Report: Clinton won't ask to be nominated at convention

Some supporters want her to be formally nominated and included in a roll-call vote, but Hillary Clinton has apparently ensured that it won't happen.

Published August 1, 2008 5:25PM (EDT)

The New York Daily News is reporting that Hillary Clinton will not file a request to be nominated at the Democratic convention later this month. According to party rules, she would have to file the request if she wanted to be formally nominated.

That decision will likely come as a disappointment to those die-hard supporters of hers who are still clinging to hope of a miraculous comeback. Some of them had been organizing and circulating petitions in an effort to get her name placed into nomination and to include her in a roll-call vote there.
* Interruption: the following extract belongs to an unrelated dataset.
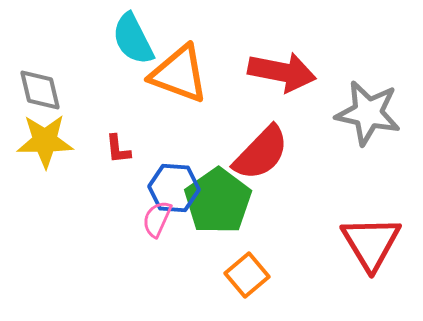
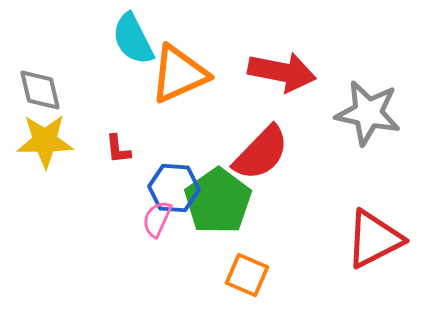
orange triangle: rotated 44 degrees counterclockwise
red triangle: moved 3 px right, 4 px up; rotated 34 degrees clockwise
orange square: rotated 27 degrees counterclockwise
The Daily News also says it has heard from an unnamed source "familiar with discussions inside the Clinton camp" that she may release her delegates -- who are free to vote for whomever they choose anyway -- in the speech she gives to the convention.

Separately, the Los Angeles Times reports Friday on other Clinton supporters who want the party's platform to say that the primary battle between Clinton and Barack Obama "exposed pervasive gender bias in the media" and call on Democratic leaders to take "immediate and public steps" against bias in the future.


By Alex Koppelman

Alex Koppelman is a staff writer for Salon.